§ **Exercise prompt**
Nothing but the text of the records belongs in your answer: repeat all of it exactly and leave out the images.

§ **Extracted material**
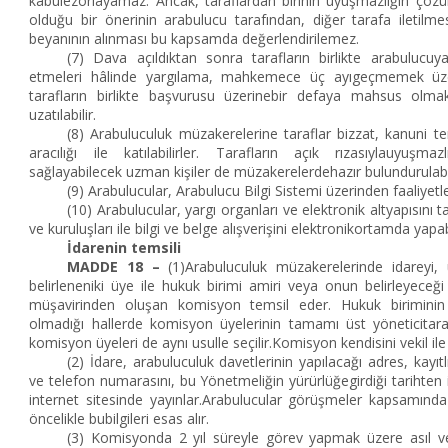
kabulezorlayamaz. Ancak, taraflardan birinin uyuşmazlığın ç
olduğu bir önerinin arabulucu tarafından, diğer tarafa iletil
beyanının alınması bu kapsamda değerlendirilemez.
(7) Dava açıldıktan sonra tarafların birlikte arabulucuy
etmeleri hâlinde yargılama, mahkemece üç ayıgeçmemek üzer
tarafların birlikte başvurusu üzerinebir defaya mahsus ol
uzatılabilir.
(8) Arabuluculuk müzakerelerine taraflar bizzat, kanuni tem
aracılığı ile katılabilirler. Tarafların açık rızasıylauyuşm
sağlayabilecek uzman kişiler de müzakerelerdehazır bulundurulabil
(9) Arabulucular, Arabulucu Bilgi Sistemi üzerinden faaliyetler
(10) Arabulucular, yargı organları ve elektronik altyapıs
ve kuruluşları ile bilgi ve belge alışverişini elektronikortamda yapabi
İdarenin temsili
MADDE 18 –
(1)Arabuluculuk müzakerelerinde idareyi, 
belirleneniki üye ile hukuk birimi amiri veya onun belirleyeceğ
müşavirinden oluşan komisyon temsil eder. Hukuk biriminin
olmadığı hallerde komisyon üyelerinin tamamı üst yöneticitaraf
komisyon üyeleri de aynı usulle seçilir.Komisyon kendisini vekil ile
(2) İdare, arabuluculuk davetlerinin yapılacağı adres, kayıt
ve telefon numarasını, bu Yönetmeliğin yürürlüğegirdiği tarihten i
internet sitesinde yayınlar.Arabulucular görüşmeler kapsamında
öncelikle bubilgileri esas alır.
(3) Komisyonda 2 yıl süreyle görev yapmak üzere asıl ve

§ **Task answer**
kabulezorlayamaz. Ancak, taraflardan birinin uyuşmazlığın ç
olduğu bir önerinin arabulucu tarafından, diğer tarafa iletil
beyanının alınması bu kapsamda değerlendirilemez.
(7) Dava açıldıktan sonra tarafların birlikte arabulucuy
etmeleri hâlinde yargılama, mahkemece üç ayıgeçmemek üzer
tarafların birlikte başvurusu üzerinebir defaya mahsus ol
uzatılabilir.
(8) Arabuluculuk müzakerelerine taraflar bizzat, kanuni tem
aracılığı ile katılabilirler. Tarafların açık rızasıylauyuşm
sağlayabilecek uzman kişiler de müzakerelerdehazır bulundurulabil
(9) Arabulucular, Arabulucu Bilgi Sistemi üzerinden faaliyetler
(10) Arabulucular, yargı organları ve elektronik altyapıs
ve kuruluşları ile bilgi ve belge alışverişini elektronikortamda yapabi
İdarenin temsili
MADDE 18 –
(1)Arabuluculuk müzakerelerinde idareyi, 
belirleneniki üye ile hukuk birimi amiri veya onun belirleyeceğ
müşavirinden oluşan komisyon temsil eder. Hukuk biriminin
olmadığı hallerde komisyon üyelerinin tamamı üst yöneticitaraf
komisyon üyeleri de aynı usulle seçilir.Komisyon kendisini vekil ile
(2) İdare, arabuluculuk davetlerinin yapılacağı adres, kayıt
ve telefon numarasını, bu Yönetmeliğin yürürlüğegirdiği tarihten i
internet sitesinde yayınlar.Arabulucular görüşmeler kapsamında
öncelikle bubilgileri esas alır.
(3) Komisyonda 2 yıl süreyle görev yapmak üzere asıl ve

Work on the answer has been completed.